• **Exercise instructions**: The answer should contain every record below, output exactly.

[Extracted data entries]
****
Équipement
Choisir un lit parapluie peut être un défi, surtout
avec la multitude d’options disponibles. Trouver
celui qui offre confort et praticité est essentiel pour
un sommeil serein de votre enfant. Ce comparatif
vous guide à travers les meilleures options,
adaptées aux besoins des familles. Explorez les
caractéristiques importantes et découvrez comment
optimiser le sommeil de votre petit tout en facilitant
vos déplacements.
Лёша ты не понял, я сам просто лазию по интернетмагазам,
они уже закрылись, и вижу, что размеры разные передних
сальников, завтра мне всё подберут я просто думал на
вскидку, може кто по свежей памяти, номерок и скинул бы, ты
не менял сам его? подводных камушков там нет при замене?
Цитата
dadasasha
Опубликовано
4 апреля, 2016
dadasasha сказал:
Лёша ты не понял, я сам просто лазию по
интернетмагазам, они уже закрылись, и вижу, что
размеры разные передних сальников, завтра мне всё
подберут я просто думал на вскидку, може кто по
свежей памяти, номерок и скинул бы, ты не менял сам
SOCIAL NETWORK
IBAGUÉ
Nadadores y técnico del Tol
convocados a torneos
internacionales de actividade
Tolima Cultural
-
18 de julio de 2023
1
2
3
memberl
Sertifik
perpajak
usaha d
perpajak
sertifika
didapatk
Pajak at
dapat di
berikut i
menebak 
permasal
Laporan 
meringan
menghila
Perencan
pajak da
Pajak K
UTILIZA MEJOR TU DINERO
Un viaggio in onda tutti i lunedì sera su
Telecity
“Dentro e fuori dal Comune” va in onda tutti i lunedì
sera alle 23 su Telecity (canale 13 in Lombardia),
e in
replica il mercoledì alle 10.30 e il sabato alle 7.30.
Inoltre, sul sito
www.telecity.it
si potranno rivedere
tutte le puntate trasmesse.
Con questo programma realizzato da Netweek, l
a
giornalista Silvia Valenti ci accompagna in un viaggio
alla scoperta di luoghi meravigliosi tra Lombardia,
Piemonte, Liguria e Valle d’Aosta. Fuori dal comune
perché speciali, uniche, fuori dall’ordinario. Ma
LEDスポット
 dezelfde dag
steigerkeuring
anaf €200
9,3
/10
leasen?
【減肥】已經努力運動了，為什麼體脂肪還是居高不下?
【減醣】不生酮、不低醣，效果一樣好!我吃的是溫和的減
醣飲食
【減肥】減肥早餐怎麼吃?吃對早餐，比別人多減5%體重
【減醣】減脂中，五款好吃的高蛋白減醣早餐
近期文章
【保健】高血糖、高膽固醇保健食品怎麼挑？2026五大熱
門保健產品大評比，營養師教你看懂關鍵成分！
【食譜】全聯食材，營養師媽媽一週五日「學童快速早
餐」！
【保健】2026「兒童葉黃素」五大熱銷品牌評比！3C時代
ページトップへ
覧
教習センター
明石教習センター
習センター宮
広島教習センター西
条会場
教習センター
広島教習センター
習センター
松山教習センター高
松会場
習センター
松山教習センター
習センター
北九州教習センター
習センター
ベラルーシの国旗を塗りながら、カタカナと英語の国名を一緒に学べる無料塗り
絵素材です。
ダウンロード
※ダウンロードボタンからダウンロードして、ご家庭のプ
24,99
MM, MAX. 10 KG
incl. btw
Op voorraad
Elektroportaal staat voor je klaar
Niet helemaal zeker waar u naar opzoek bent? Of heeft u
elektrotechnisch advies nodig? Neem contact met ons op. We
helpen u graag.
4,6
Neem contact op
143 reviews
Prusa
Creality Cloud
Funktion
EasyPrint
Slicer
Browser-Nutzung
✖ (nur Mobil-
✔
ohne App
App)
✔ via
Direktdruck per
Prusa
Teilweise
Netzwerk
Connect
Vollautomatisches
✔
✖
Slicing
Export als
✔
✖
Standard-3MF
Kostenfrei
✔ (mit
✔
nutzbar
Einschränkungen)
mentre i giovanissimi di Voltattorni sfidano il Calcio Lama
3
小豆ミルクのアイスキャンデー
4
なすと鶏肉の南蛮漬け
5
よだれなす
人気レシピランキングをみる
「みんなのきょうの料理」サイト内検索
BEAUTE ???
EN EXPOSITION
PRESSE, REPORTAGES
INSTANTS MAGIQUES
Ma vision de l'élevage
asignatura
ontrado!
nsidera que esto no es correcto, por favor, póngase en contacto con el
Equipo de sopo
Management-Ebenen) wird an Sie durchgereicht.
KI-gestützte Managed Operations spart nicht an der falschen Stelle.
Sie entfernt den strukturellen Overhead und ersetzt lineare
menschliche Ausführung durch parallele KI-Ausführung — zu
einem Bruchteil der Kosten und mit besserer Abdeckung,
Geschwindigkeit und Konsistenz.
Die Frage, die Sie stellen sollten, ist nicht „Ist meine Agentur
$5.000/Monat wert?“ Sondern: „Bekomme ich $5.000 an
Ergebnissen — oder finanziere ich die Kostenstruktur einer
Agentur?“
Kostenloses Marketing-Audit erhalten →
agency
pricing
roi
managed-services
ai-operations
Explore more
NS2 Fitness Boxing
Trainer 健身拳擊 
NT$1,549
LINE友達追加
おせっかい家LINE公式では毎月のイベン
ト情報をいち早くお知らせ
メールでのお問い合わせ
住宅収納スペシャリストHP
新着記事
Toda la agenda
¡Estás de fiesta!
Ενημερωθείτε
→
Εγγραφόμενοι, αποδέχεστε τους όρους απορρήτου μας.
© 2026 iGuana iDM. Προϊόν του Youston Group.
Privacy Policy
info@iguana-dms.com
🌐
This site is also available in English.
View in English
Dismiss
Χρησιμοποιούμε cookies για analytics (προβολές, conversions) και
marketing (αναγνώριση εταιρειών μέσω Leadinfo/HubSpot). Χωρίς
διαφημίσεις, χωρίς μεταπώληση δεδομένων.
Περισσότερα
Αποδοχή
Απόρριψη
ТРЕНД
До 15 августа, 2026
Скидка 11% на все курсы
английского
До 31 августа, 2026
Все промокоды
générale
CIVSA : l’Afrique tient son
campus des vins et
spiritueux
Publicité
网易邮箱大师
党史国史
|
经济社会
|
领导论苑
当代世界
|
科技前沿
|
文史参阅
****
• **Answer box**:
Équipement
Choisir un lit parapluie peut être un défi, surtout
avec la multitude d’options disponibles. Trouver
celui qui offre confort et praticité est essentiel pour
un sommeil serein de votre enfant. Ce comparatif
vous guide à travers les meilleures options,
adaptées aux besoins des familles. Explorez les
caractéristiques importantes et découvrez comment
optimiser le sommeil de votre petit tout en facilitant
vos déplacements.
Лёша ты не понял, я сам просто лазию по интернетмагазам,
они уже закрылись, и вижу, что размеры разные передних
сальников, завтра мне всё подберут я просто думал на
вскидку, може кто по свежей памяти, номерок и скинул бы, ты
не менял сам его? подводных камушков там нет при замене?
Цитата
dadasasha
Опубликовано
4 апреля, 2016
dadasasha сказал:
Лёша ты не понял, я сам просто лазию по
интернетмагазам, они уже закрылись, и вижу, что
размеры разные передних сальников, завтра мне всё
подберут я просто думал на вскидку, може кто по
свежей памяти, номерок и скинул бы, ты не менял сам
SOCIAL NETWORK
IBAGUÉ
Nadadores y técnico del Tol
convocados a torneos
internacionales de actividade
Tolima Cultural
-
18 de julio de 2023
1
2
3
memberl
Sertifik
perpajak
usaha d
perpajak
sertifika
didapatk
Pajak at
dapat di
berikut i
menebak 
permasal
Laporan 
meringan
menghila
Perencan
pajak da
Pajak K
UTILIZA MEJOR TU DINERO
Un viaggio in onda tutti i lunedì sera su
Telecity
“Dentro e fuori dal Comune” va in onda tutti i lunedì
sera alle 23 su Telecity (canale 13 in Lombardia),
e in
replica il mercoledì alle 10.30 e il sabato alle 7.30.
Inoltre, sul sito
www.telecity.it
si potranno rivedere
tutte le puntate trasmesse.
Con questo programma realizzato da Netweek, l
a
giornalista Silvia Valenti ci accompagna in un viaggio
alla scoperta di luoghi meravigliosi tra Lombardia,
Piemonte, Liguria e Valle d’Aosta. Fuori dal comune
perché speciali, uniche, fuori dall’ordinario. Ma
LEDスポット
 dezelfde dag
steigerkeuring
anaf €200
9,3
/10
leasen?
【減肥】已經努力運動了，為什麼體脂肪還是居高不下?
【減醣】不生酮、不低醣，效果一樣好!我吃的是溫和的減
醣飲食
【減肥】減肥早餐怎麼吃?吃對早餐，比別人多減5%體重
【減醣】減脂中，五款好吃的高蛋白減醣早餐
近期文章
【保健】高血糖、高膽固醇保健食品怎麼挑？2026五大熱
門保健產品大評比，營養師教你看懂關鍵成分！
【食譜】全聯食材，營養師媽媽一週五日「學童快速早
餐」！
【保健】2026「兒童葉黃素」五大熱銷品牌評比！3C時代
ページトップへ
覧
教習センター
明石教習センター
習センター宮
広島教習センター西
条会場
教習センター
広島教習センター
習センター
松山教習センター高
松会場
習センター
松山教習センター
習センター
北九州教習センター
習センター
ベラルーシの国旗を塗りながら、カタカナと英語の国名を一緒に学べる無料塗り
絵素材です。
ダウンロード
※ダウンロードボタンからダウンロードして、ご家庭のプ
24,99
MM, MAX. 10 KG
incl. btw
Op voorraad
Elektroportaal staat voor je klaar
Niet helemaal zeker waar u naar opzoek bent? Of heeft u
elektrotechnisch advies nodig? Neem contact met ons op. We
helpen u graag.
4,6
Neem contact op
143 reviews
Prusa
Creality Cloud
Funktion
EasyPrint
Slicer
Browser-Nutzung
✖ (nur Mobil-
✔
ohne App
App)
✔ via
Direktdruck per
Prusa
Teilweise
Netzwerk
Connect
Vollautomatisches
✔
✖
Slicing
Export als
✔
✖
Standard-3MF
Kostenfrei
✔ (mit
✔
nutzbar
Einschränkungen)
mentre i giovanissimi di Voltattorni sfidano il Calcio Lama
3
小豆ミルクのアイスキャンデー
4
なすと鶏肉の南蛮漬け
5
よだれなす
人気レシピランキングをみる
「みんなのきょうの料理」サイト内検索
BEAUTE ???
EN EXPOSITION
PRESSE, REPORTAGES
INSTANTS MAGIQUES
Ma vision de l'élevage
asignatura
ontrado!
nsidera que esto no es correcto, por favor, póngase en contacto con el
Equipo de sopo
Management-Ebenen) wird an Sie durchgereicht.
KI-gestützte Managed Operations spart nicht an der falschen Stelle.
Sie entfernt den strukturellen Overhead und ersetzt lineare
menschliche Ausführung durch parallele KI-Ausführung — zu
einem Bruchteil der Kosten und mit besserer Abdeckung,
Geschwindigkeit und Konsistenz.
Die Frage, die Sie stellen sollten, ist nicht „Ist meine Agentur
$5.000/Monat wert?“ Sondern: „Bekomme ich $5.000 an
Ergebnissen — oder finanziere ich die Kostenstruktur einer
Agentur?“
Kostenloses Marketing-Audit erhalten →
agency
pricing
roi
managed-services
ai-operations
Explore more
NS2 Fitness Boxing
Trainer 健身拳擊 
NT$1,549
LINE友達追加
おせっかい家LINE公式では毎月のイベン
ト情報をいち早くお知らせ
メールでのお問い合わせ
住宅収納スペシャリストHP
新着記事
Toda la agenda
¡Estás de fiesta!
Ενημερωθείτε
→
Εγγραφόμενοι, αποδέχεστε τους όρους απορρήτου μας.
© 2026 iGuana iDM. Προϊόν του Youston Group.
Privacy Policy
info@iguana-dms.com
🌐
This site is also available in English.
View in English
Dismiss
Χρησιμοποιούμε cookies για analytics (προβολές, conversions) και
marketing (αναγνώριση εταιρειών μέσω Leadinfo/HubSpot). Χωρίς
διαφημίσεις, χωρίς μεταπώληση δεδομένων.
Περισσότερα
Αποδοχή
Απόρριψη
ТРЕНД
До 15 августа, 2026
Скидка 11% на все курсы
английского
До 31 августа, 2026
Все промокоды
générale
CIVSA : l’Afrique tient son
campus des vins et
spiritueux
Publicité
网易邮箱大师
党史国史
|
经济社会
|
领导论苑
当代世界
|
科技前沿
|
文史参阅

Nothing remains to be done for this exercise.